### Saved data entries
▽
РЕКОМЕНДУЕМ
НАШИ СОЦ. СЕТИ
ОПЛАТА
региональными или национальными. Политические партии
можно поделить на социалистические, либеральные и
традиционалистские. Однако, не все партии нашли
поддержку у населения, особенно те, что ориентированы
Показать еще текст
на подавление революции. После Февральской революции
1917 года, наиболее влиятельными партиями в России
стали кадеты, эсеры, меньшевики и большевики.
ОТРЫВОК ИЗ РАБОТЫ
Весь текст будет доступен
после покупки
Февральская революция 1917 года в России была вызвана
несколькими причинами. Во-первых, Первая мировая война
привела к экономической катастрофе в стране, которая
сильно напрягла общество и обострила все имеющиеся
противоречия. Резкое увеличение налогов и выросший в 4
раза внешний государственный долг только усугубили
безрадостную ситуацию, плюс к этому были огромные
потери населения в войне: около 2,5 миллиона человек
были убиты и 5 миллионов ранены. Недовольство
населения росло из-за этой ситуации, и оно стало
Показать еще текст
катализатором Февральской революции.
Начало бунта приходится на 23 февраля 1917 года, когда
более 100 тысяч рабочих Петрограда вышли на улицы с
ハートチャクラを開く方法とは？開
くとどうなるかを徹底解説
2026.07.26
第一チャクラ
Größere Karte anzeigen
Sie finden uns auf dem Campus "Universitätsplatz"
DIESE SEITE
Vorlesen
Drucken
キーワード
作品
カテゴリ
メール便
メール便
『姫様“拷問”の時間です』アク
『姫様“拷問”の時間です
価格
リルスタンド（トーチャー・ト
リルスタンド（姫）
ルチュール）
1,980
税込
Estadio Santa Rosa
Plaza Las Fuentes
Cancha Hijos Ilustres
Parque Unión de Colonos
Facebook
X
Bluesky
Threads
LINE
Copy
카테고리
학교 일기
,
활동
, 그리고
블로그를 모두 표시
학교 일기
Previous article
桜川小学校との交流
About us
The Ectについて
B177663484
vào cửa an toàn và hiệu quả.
△
### Requirement
Each entry above is to be written out exactly.

### Task output
РЕКОМЕНДУЕМ
НАШИ СОЦ. СЕТИ
ОПЛАТА
региональными или национальными. Политические партии
можно поделить на социалистические, либеральные и
традиционалистские. Однако, не все партии нашли
поддержку у населения, особенно те, что ориентированы
Показать еще текст
на подавление революции. После Февральской революции
1917 года, наиболее влиятельными партиями в России
стали кадеты, эсеры, меньшевики и большевики.
ОТРЫВОК ИЗ РАБОТЫ
Весь текст будет доступен
после покупки
Февральская революция 1917 года в России была вызвана
несколькими причинами. Во-первых, Первая мировая война
привела к экономической катастрофе в стране, которая
сильно напрягла общество и обострила все имеющиеся
противоречия. Резкое увеличение налогов и выросший в 4
раза внешний государственный долг только усугубили
безрадостную ситуацию, плюс к этому были огромные
потери населения в войне: около 2,5 миллиона человек
были убиты и 5 миллионов ранены. Недовольство
населения росло из-за этой ситуации, и оно стало
Показать еще текст
катализатором Февральской революции.
Начало бунта приходится на 23 февраля 1917 года, когда
более 100 тысяч рабочих Петрограда вышли на улицы с
ハートチャクラを開く方法とは？開
くとどうなるかを徹底解説
2026.07.26
第一チャクラ
Größere Karte anzeigen
Sie finden uns auf dem Campus "Universitätsplatz"
DIESE SEITE
Vorlesen
Drucken
キーワード
作品
カテゴリ
メール便
メール便
『姫様“拷問”の時間です』アク
『姫様“拷問”の時間です
価格
リルスタンド（トーチャー・ト
リルスタンド（姫）
ルチュール）
1,980
税込
Estadio Santa Rosa
Plaza Las Fuentes
Cancha Hijos Ilustres
Parque Unión de Colonos
Facebook
X
Bluesky
Threads
LINE
Copy
카테고리
학교 일기
,
활동
, 그리고
블로그를 모두 표시
학교 일기
Previous article
桜川小学校との交流
About us
The Ectについて
B177663484
vào cửa an toàn và hiệu quả.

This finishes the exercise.